Exercise materials
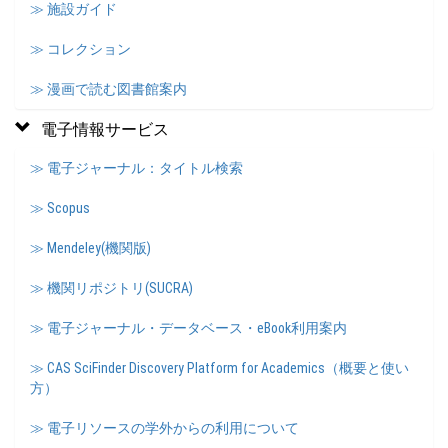
≫ 施設ガイド
≫ コレクション
≫ 漫画で読む図書館案内
電子情報サービス
≫ 電子ジャーナル：タイトル検索
≫ Scopus
≫ Mendeley(機関版)
≫ 機関リポジトリ(SUCRA)
≫ 電子ジャーナル・データベース・eBook利用案内
≫ CAS SciFinder Discovery Platform for Academics（概要と使い
方）
≫ 電子リソースの学外からの利用について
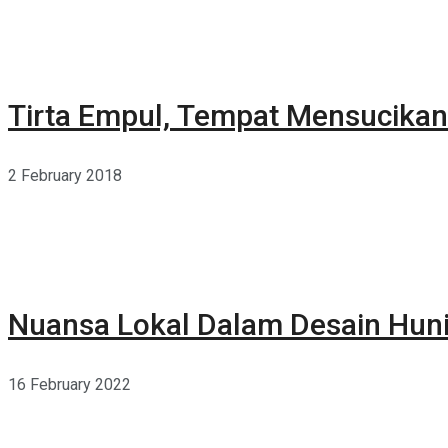
Tirta Empul, Tempat Mensucikan 
2 February 2018
Nuansa Lokal Dalam Desain Hun
16 February 2022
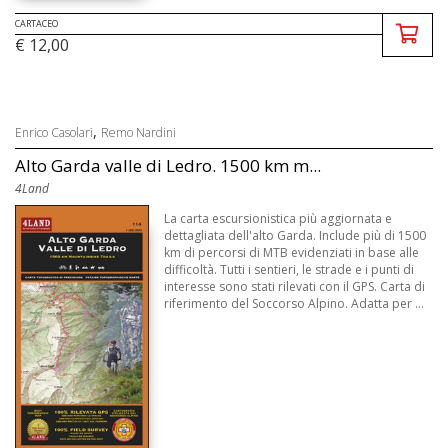
CARTACEO
€ 12,00
,
Enrico Casolari
Remo Nardini
Alto Garda valle di Ledro. 1500 km m...
4Land
La carta escursionistica più aggiornata e
dettagliata dell'alto Garda. Include più di 1500
km di percorsi di MTB evidenziati in base alle
difficoltà. Tutti i sentieri, le strade e i punti di
interesse sono stati rilevati con il GPS. Carta di
riferimento del Soccorso Alpino. Adatta per ...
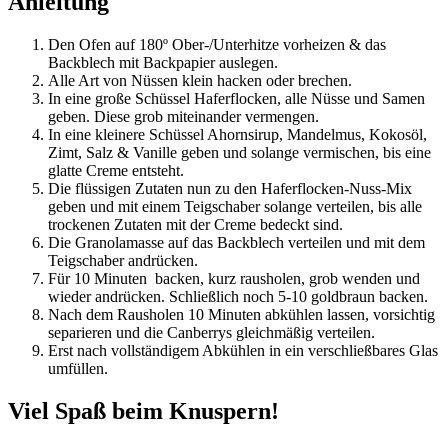
Anleitung
Den Ofen auf 180º Ober-/Unterhitze vorheizen & das
Backblech mit Backpapier auslegen.
Alle Art von Nüssen klein hacken oder brechen.
In eine große Schüssel Haferflocken, alle Nüsse und Samen
geben. Diese grob miteinander vermengen.
In eine kleinere Schüssel Ahornsirup, Mandelmus, Kokosöl,
Zimt, Salz & Vanille geben und solange vermischen, bis eine
glatte Creme entsteht.
Die flüssigen Zutaten nun zu den Haferflocken-Nuss-Mix
geben und mit einem Teigschaber solange verteilen, bis alle
trockenen Zutaten mit der Creme bedeckt sind.
Die Granolamasse auf das Backblech verteilen und mit dem
Teigschaber andrücken.
Für 10 Minuten backen, kurz rausholen, grob wenden und
wieder andrücken. Schließlich noch 5-10 goldbraun backen.
Nach dem Rausholen 10 Minuten abkühlen lassen, vorsichtig
separieren und die Canberrys gleichmäßig verteilen.
Erst nach vollständigem Abkühlen in ein verschließbares Glas
umfüllen.
Viel Spaß beim Knuspern!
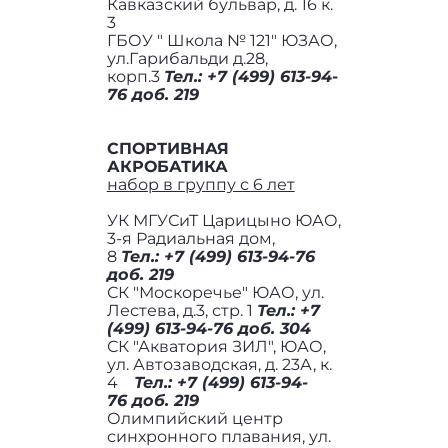
Кавказский бульвар, д. 16 к.
3
ГБОУ " Школа № 121" ЮЗАО,
ул.Гарибальди д.28,
корп.3
Тел.:
+7 (499) 613-94-
76 доб. 219
СПОРТИВНАЯ
АКРОБАТИКА
набор в группу с 6 лет
УК МГУСиТ Царицыно ЮАО,
3-я Радиальная дом,
8
Тел.:
+7 (499) 613-94-76
доб. 219
СК "Москоречье" ЮАО, ул.
Лестева, д.3, стр. 1
Тел.: +7
(499) 613-94-76 доб. 304
СК "Акватория ЗИЛ", ЮАО,
ул. Автозаводская, д. 23А, к.
4
Тел.:
+7 (499) 613-94-
76 доб. 219
Олимпийский центр
синхронного плавания, ул.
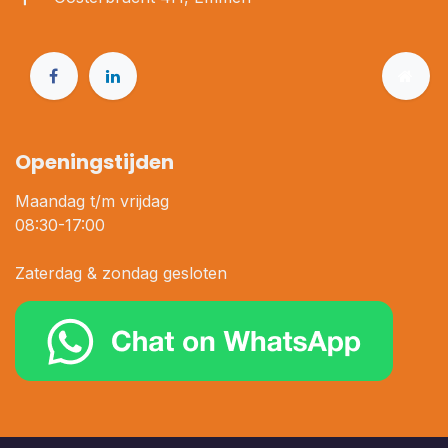
Openingstijden
Maandag t/m vrijdag
08:30-17:00
Zaterdag & zondag gesloten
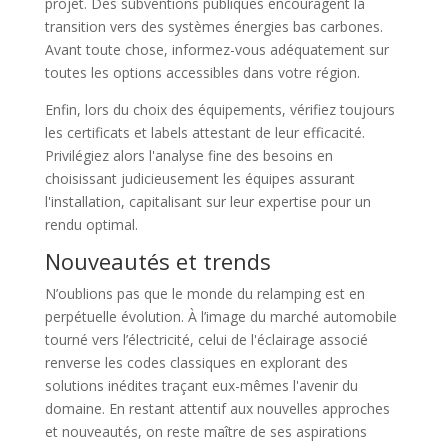
projet. Des subventions publiques encouragent la
transition vers des systèmes énergies bas carbones.
Avant toute chose, informez-vous adéquatement sur
toutes les options accessibles dans votre région.
Enfin, lors du choix des équipements, vérifiez toujours
les certificats et labels attestant de leur efficacité.
Privilégiez alors l'analyse fine des besoins en
choisissant judicieusement les équipes assurant
l'installation, capitalisant sur leur expertise pour un
rendu optimal.
Nouveautés et trends
N’oublions pas que le monde du relamping est en
perpétuelle évolution. À l’image du marché automobile
tourné vers l’électricité, celui de l'éclairage associé
renverse les codes classiques en explorant des
solutions inédites traçant eux-mêmes l'avenir du
domaine. En restant attentif aux nouvelles approches
et nouveautés, on reste maître de ses aspirations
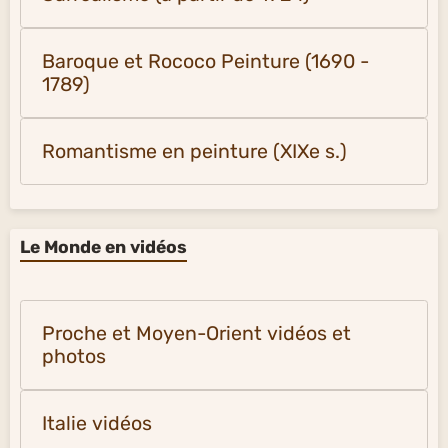
Baroque et Rococo Peinture (1690 -
1789)
Romantisme en peinture (XIXe s.)
Le Monde en vidéos
Proche et Moyen-Orient vidéos et
photos
Italie vidéos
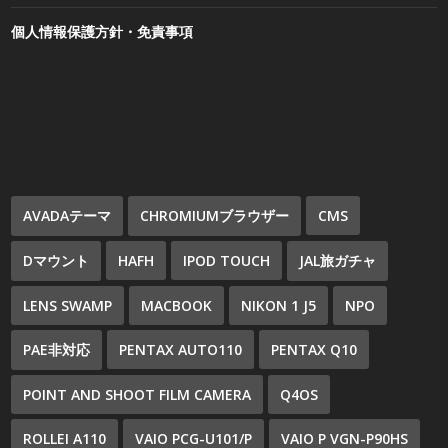
個人情報保護方針・免責事項
AVADAテーマ
CHROMIUMブラウザー
CMS
Dマウント
HAFH
IPOD TOUCH
JAL旅ガチャ
LENS SWAMP
MACBOOK
NIKON 1 J5
NPO
PAE非対応
PENTAX AUTO110
PENTAX Q10
POINT AND SHOOT FILM CAMERA
Q4OS
ROLLEI A110
VAIO PCG-U101/P
VAIO P VGN-P90HS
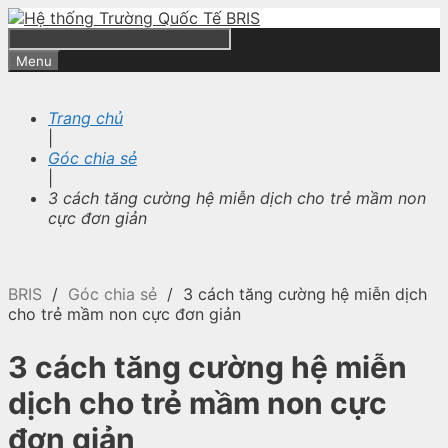
Skip
to
content
Search
Menu
Trang chủ
|
Góc chia sẻ
|
3 cách tăng cường hệ miễn dịch cho trẻ mầm non
cực đơn giản
BRIS
/
Góc chia sẻ
/
3 cách tăng cường hệ miễn dịch
cho trẻ mầm non cực đơn giản
3 cách tăng cường hệ miễn
dịch cho trẻ mầm non cực
đơn giản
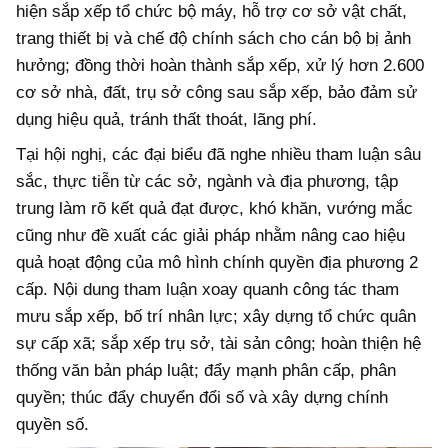
hiện sắp xếp tổ chức bộ máy, hỗ trợ cơ sở vật chất,
trang thiết bị và chế độ chính sách cho cán bộ bị ảnh
hưởng; đồng thời hoàn thành sắp xếp, xử lý hơn 2.600
cơ sở nhà, đất, trụ sở công sau sắp xếp, bảo đảm sử
dụng hiệu quả, tránh thất thoát, lãng phí.
Tại hội nghị, các đại biểu đã nghe nhiều tham luận sâu
sắc, thực tiễn từ các sở, ngành và địa phương, tập
trung làm rõ kết quả đạt được, khó khăn, vướng mắc
cũng như đề xuất các giải pháp nhằm nâng cao hiệu
quả hoạt động của mô hình chính quyền địa phương 2
cấp. Nội dung tham luận xoay quanh công tác tham
mưu sắp xếp, bố trí nhân lực; xây dựng tổ chức quân
sự cấp xã; sắp xếp trụ sở, tài sản công; hoàn thiện hệ
thống văn bản pháp luật; đẩy mạnh phân cấp, phân
quyền; thúc đẩy chuyển đổi số và xây dựng chính
quyền số.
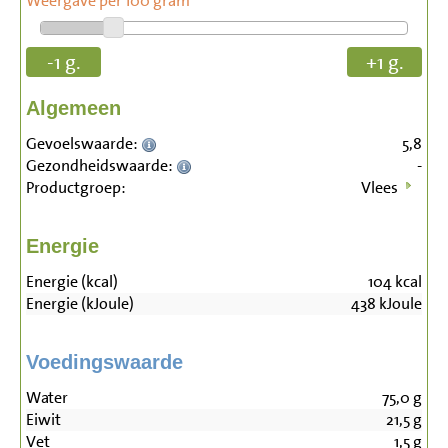
Weergave per 100 gram
-1 g.
+1 g.
Algemeen
Gevoelswaarde:
5,8
Gezondheidswaarde:
-
Productgroep:
Vlees
Energie
Energie (kcal)
104
kcal
Energie (kJoule)
438
kJoule
Voedingswaarde
Water
75,0
g
Eiwit
21,5
g
Vet
1,5
g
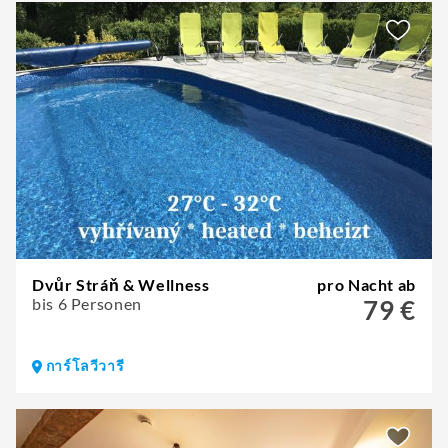
Dvůr Stráň & Wellness
pro Nacht ab
bis 6 Personen
79 €
การ์โลวีวารี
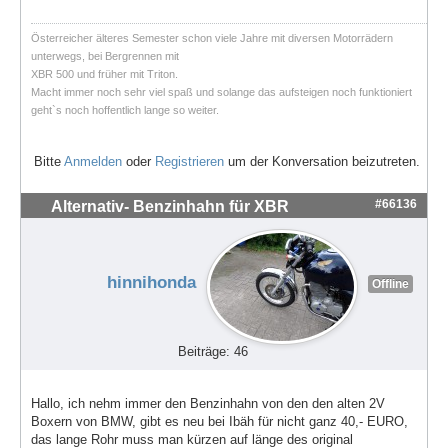
Österreicher älteres Semester schon viele Jahre mit diversen Motorrädern
unterwegs, bei Bergrennen mit
XBR 500 und früher mit Triton.
Macht immer noch sehr viel spaß und solange das aufsteigen noch funktioniert
geht`s noch hoffentlich lange so weiter.
Bitte
Anmelden
oder
Registrieren
um der Konversation beizutreten.
#66136
Alternativ- Benzinhahn für XBR
hinnihonda
Offline
Beiträge: 46
Hallo, ich nehm immer den Benzinhahn von den den alten 2V
Boxern von BMW, gibt es neu bei Ibäh für nicht ganz 40,- EURO,
das lange Rohr muss man kürzen auf länge des original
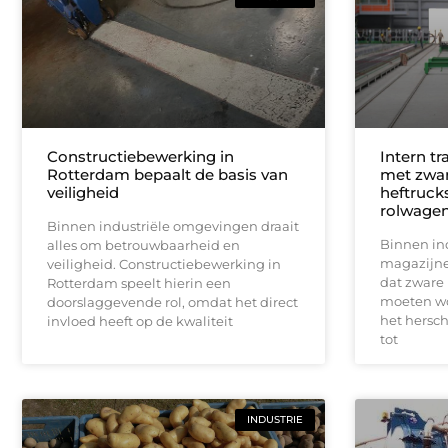
Constructiebewerking in
Intern t
Rotterdam bepaalt de basis van
met zwa
veiligheid
heftruck
rolwage
Binnen industriële omgevingen draait
Binnen in
alles om betrouwbaarheid en
magazijne
veiligheid. Constructiebewerking in
dat zware 
Rotterdam speelt hierin een
moeten wo
doorslaggevende rol, omdat het direct
het hersch
invloed heeft op de kwaliteit
tot
INDUSTRIE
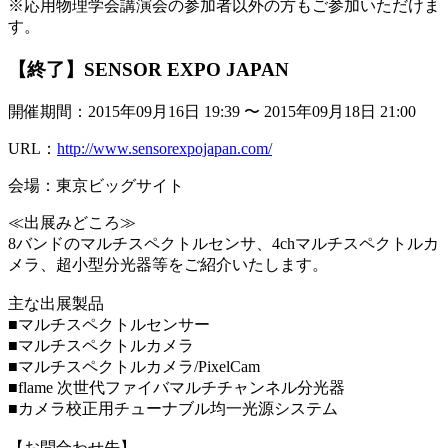
※応用物理学会講演会の参加者以外の方もご参加いただけま
す。
【終了】SENSOR EXPO JAPAN
開催期間：2015年09月16日 19:39 〜 2015年09月18日 21:00
URL：
http://www.sensorexpojapan.com/
会場：東京ビッグサイト
≪出展みどころ≫
8バンドのマルチスペクトルセンサ、4chマルチスペクトルカ
メラ、超小型分光器等をご紹介いたします。
主な出展製品
■マルチスペクトルセンサー
■マルチスペクトルカメラ
■マルチスペクトルカメラ/PixelCam
■flame 次世代ファイバマルチチャンネル分光器
■カメラ校正用チューナブル均一光源システム
【お問合わせ先】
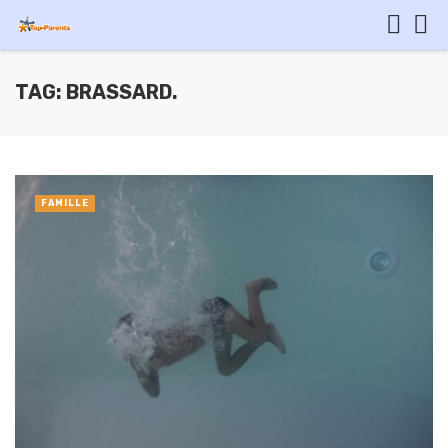
TAG: BRASSARD.
FAMILLE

Problem to solve
Copy each line of the data that includes the word "quyền".

Answer for this exercise
quả hoạt động của mô hình chính quyền địa phương 2
quyền; thúc đẩy chuyển đổi số và xây dựng chính
quyền số.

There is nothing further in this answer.